When Tito embarked on his history-making trip in 2001, he was working in finance, but he started his career in aeronautics and astronautics.
Tito had been fascinated by space ever since he was a kid, and he reckoned he was paving the way for a space sojourn even then.
How it Started
On April 30, 2001, Tito, then 60, accomplished a lifelong dream of his when he arrived at the International Space Station (ISS) on a Russian Soyuz rocket. The trip cost him $20 million, but reflecting on the moment two decades later, Tito still feels the experience was worth every penny.
“The pencils started floating in the air, and I could see the blackness of space and the curvature of the Earth,” he told CNN Travel. “I was euphoric. “I mean, it was the greatest moment of my life, to achieve a life objective, and I knew then that nothing could ever beat this.”
Eventually, on April 28, 2001, Tito took off on his journey to the ISS with two Russian cosmonauts by his side. They arrived at the station two days later.
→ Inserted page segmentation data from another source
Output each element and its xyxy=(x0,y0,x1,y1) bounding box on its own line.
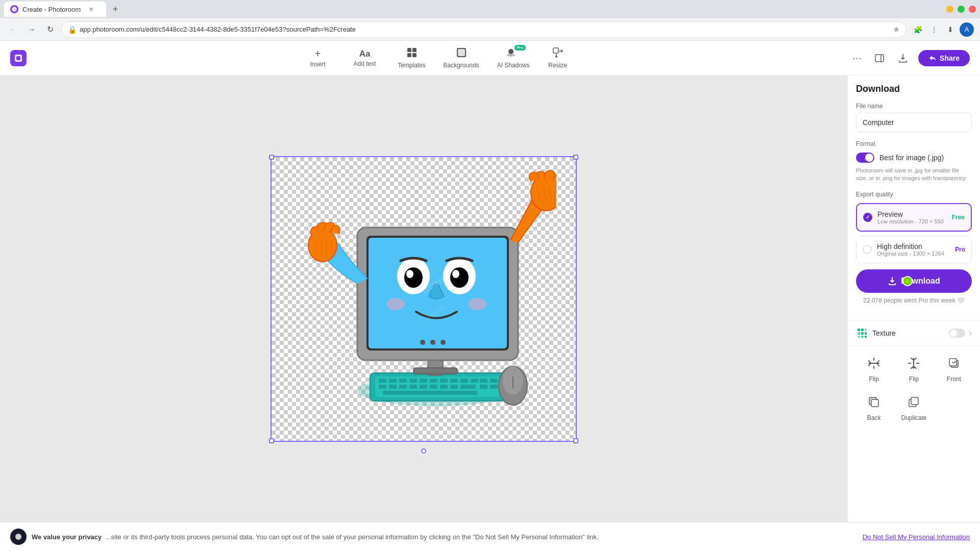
back-icon xyxy=(867,395,881,412)
tab-favicon xyxy=(10,5,18,13)
canvas-wrapper[interactable]: pictime pictime xyxy=(271,156,577,442)
svg-point-56 xyxy=(468,298,486,310)
share-button[interactable]: Share xyxy=(918,50,970,66)
texture-chevron-icon[interactable]: › xyxy=(969,329,972,337)
svg-point-51 xyxy=(404,267,423,288)
rotate-handle[interactable] xyxy=(421,448,426,454)
back-button[interactable]: Back xyxy=(856,391,892,425)
app-logo xyxy=(10,50,27,66)
insert-button[interactable]: + Insert xyxy=(303,48,333,68)
back-button[interactable]: ← xyxy=(6,22,20,37)
duplicate-icon xyxy=(906,395,921,412)
svg-rect-27 xyxy=(379,385,386,389)
canvas[interactable]: pictime pictime xyxy=(271,156,577,442)
svg-rect-6 xyxy=(412,53,416,57)
svg-rect-33 xyxy=(440,385,448,389)
insert-label: Insert xyxy=(310,61,326,68)
bookmark-button[interactable]: ⬇ xyxy=(943,22,958,37)
download-icon-button[interactable] xyxy=(894,49,912,67)
minimize-button[interactable] xyxy=(946,6,953,13)
pro-count-text: 22 078 people went Pro this week 🤍 xyxy=(856,297,972,304)
svg-rect-2 xyxy=(16,56,20,60)
resize-button[interactable]: Resize xyxy=(543,47,573,69)
add-text-button[interactable]: Aa Add text xyxy=(350,49,380,67)
svg-point-58 xyxy=(430,340,435,345)
format-toggle[interactable] xyxy=(856,153,874,163)
format-description: Photoroom will save in .jpg for smaller … xyxy=(856,167,972,183)
templates-button[interactable]: Templates xyxy=(397,47,427,69)
svg-rect-31 xyxy=(420,385,427,389)
svg-rect-3 xyxy=(407,48,411,52)
flip-h-label: Flip xyxy=(869,375,878,383)
toolbar-right: ⋯ Share xyxy=(849,49,970,67)
close-button[interactable] xyxy=(969,6,976,13)
new-tab-button[interactable]: + xyxy=(108,2,122,16)
svg-rect-79 xyxy=(861,336,864,338)
svg-rect-32 xyxy=(430,385,437,389)
right-panel: Download File name Format Best for image… xyxy=(847,76,980,522)
backgrounds-button[interactable]: Backgrounds xyxy=(444,47,479,69)
svg-rect-12 xyxy=(875,55,884,62)
privacy-link[interactable]: Do Not Sell My Personal Information xyxy=(863,533,970,541)
preview-desc: Low resolution - 720 × 550 xyxy=(877,218,947,224)
svg-rect-73 xyxy=(861,329,864,331)
flip-horizontal-button[interactable]: Flip xyxy=(856,352,892,387)
texture-toggle[interactable] xyxy=(949,329,965,338)
svg-rect-23 xyxy=(440,379,448,383)
browser-menu-button[interactable]: ⋮ xyxy=(927,22,941,37)
tab-title: Create - Photoroom xyxy=(22,6,81,13)
browser-toolbar: ← → ↻ 🔒 app.photoroom.com/u/edit/c5448cc… xyxy=(0,18,980,41)
flip-vertical-icon xyxy=(906,356,921,373)
svg-rect-30 xyxy=(409,385,417,389)
forward-button[interactable]: → xyxy=(24,22,39,37)
more-options-button[interactable]: ⋯ xyxy=(849,50,865,66)
preview-radio[interactable] xyxy=(863,213,872,222)
svg-rect-86 xyxy=(911,397,918,405)
svg-rect-39 xyxy=(480,385,487,389)
backgrounds-label: Backgrounds xyxy=(444,62,479,69)
svg-rect-72 xyxy=(857,329,860,331)
hd-badge: Pro xyxy=(955,246,965,253)
address-bar[interactable]: 🔒 app.photoroom.com/u/edit/c5448cc2-3144… xyxy=(61,21,906,38)
svg-rect-11 xyxy=(553,48,558,53)
flip-v-label: Flip xyxy=(909,375,919,383)
duplicate-button[interactable]: Duplicate xyxy=(896,391,932,425)
svg-rect-74 xyxy=(865,329,867,331)
svg-rect-28 xyxy=(389,385,397,389)
download-button[interactable]: Download xyxy=(856,269,972,293)
file-name-input[interactable] xyxy=(856,113,972,132)
svg-rect-29 xyxy=(399,385,407,389)
ai-shadows-button[interactable]: Pro AI Shadows xyxy=(496,47,526,69)
privacy-title: We value your privacy xyxy=(32,533,102,541)
profile-button[interactable]: A xyxy=(960,22,974,37)
tab-close-button[interactable]: ✕ xyxy=(87,5,95,13)
front-button[interactable]: Front xyxy=(936,352,972,387)
privacy-text: We value your privacy ...site or its thi… xyxy=(32,533,599,541)
front-icon xyxy=(947,356,961,373)
hd-quality-option[interactable]: High definition Original size - 1300 × 1… xyxy=(856,236,972,263)
file-name-label: File name xyxy=(856,103,972,110)
svg-rect-36 xyxy=(383,391,477,395)
hd-radio[interactable] xyxy=(863,245,872,254)
svg-rect-77 xyxy=(865,332,867,335)
toolbar-center: + Insert Aa Add text Templates xyxy=(303,47,573,69)
svg-rect-24 xyxy=(450,379,458,383)
svg-rect-80 xyxy=(865,336,867,338)
canvas-area: pictime pictime xyxy=(0,76,847,522)
download-panel-title: Download xyxy=(856,84,972,94)
backgrounds-icon xyxy=(456,47,467,61)
refresh-button[interactable]: ↻ xyxy=(43,22,57,37)
browser-tab[interactable]: Create - Photoroom ✕ xyxy=(4,2,106,17)
svg-point-52 xyxy=(406,270,413,278)
download-btn-icon xyxy=(888,277,897,286)
panel-toggle-button[interactable] xyxy=(871,50,888,66)
front-label: Front xyxy=(947,375,961,383)
privacy-body: ...site or its third-party tools process… xyxy=(106,533,599,541)
extensions-button[interactable]: 🧩 xyxy=(911,22,925,37)
action-grid: Flip Flip Front xyxy=(848,345,980,432)
flip-vertical-button[interactable]: Flip xyxy=(896,352,932,387)
svg-rect-37 xyxy=(480,379,487,383)
maximize-button[interactable] xyxy=(958,6,965,13)
flip-horizontal-icon xyxy=(867,356,881,373)
preview-quality-option[interactable]: Preview Low resolution - 720 × 550 Free xyxy=(856,203,972,232)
“I just enjoyed looking out the window, videoing the Earth, the portholes, and the station. It was just wonderful,” Tito told CNN Travel. “It was just what I expected—the best I expected multiplied by ten.” “It was the best experience of my whole life, those eight days.”
Though only a handful of other ultra-wealthy people have managed to pay their way onto a space mission since Tito first paved the way, he is keeping an eye on the industry’s development, hoping more people will get to experience what he did.
His experience tells us that the outer world is amazing. The galactical view is expensive but phenomenal.